_PROBLEM TO SOLVE_:
Return, exactly and in full, the lines of the records below starting at the one with "Vor-Ort-Service" and ending at the one with "Fahrzeugen, ADA InVivo BV, zert.", and no other lines.

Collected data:

◆ ◆ ◆

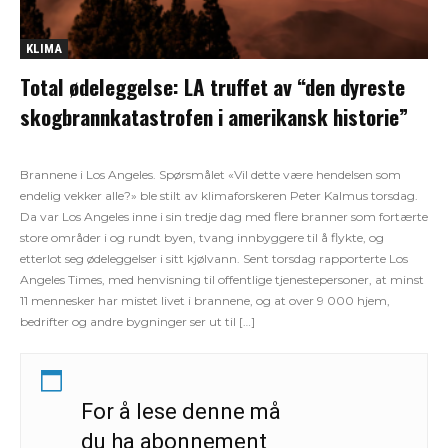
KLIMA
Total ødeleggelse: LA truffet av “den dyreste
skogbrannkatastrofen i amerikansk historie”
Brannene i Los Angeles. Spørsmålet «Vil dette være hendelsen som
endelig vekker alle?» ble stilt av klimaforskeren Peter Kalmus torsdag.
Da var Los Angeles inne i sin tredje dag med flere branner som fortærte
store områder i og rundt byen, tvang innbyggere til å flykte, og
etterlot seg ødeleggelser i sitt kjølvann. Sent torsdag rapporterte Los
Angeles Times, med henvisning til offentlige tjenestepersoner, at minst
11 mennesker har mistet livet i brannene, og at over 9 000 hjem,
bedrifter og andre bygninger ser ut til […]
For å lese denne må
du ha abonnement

◆ ◆ ◆

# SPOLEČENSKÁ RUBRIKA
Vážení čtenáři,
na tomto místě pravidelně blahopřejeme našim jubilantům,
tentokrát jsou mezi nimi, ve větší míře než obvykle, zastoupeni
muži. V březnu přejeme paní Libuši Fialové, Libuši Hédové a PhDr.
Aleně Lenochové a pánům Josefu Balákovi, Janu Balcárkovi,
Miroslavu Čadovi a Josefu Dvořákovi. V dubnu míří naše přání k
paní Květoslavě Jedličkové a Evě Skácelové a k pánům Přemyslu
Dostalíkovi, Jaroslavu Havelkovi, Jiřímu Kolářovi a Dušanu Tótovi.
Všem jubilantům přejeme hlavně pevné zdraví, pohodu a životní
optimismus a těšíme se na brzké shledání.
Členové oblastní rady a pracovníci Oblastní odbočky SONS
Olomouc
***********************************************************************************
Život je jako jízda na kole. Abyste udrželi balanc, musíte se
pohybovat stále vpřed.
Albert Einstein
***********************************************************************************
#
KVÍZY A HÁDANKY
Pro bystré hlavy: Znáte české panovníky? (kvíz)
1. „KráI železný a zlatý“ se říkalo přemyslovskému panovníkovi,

◆ ◆ ◆

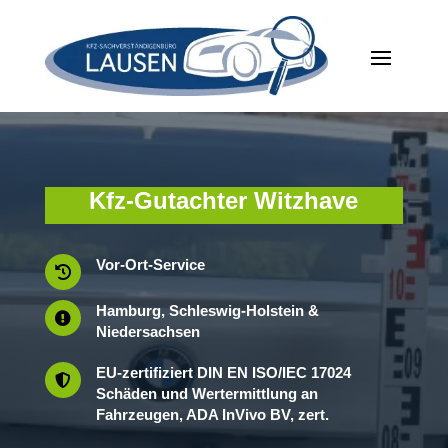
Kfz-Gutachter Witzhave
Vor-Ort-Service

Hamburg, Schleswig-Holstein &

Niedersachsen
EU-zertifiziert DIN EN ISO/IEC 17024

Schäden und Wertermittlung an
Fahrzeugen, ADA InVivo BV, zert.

◆ ◆ ◆

_EXERCISE ANSWER_:
Vor-Ort-Service

Hamburg, Schleswig-Holstein &

Niedersachsen
EU-zertifiziert DIN EN ISO/IEC 17024

Schäden und Wertermittlung an
Fahrzeugen, ADA InVivo BV, zert.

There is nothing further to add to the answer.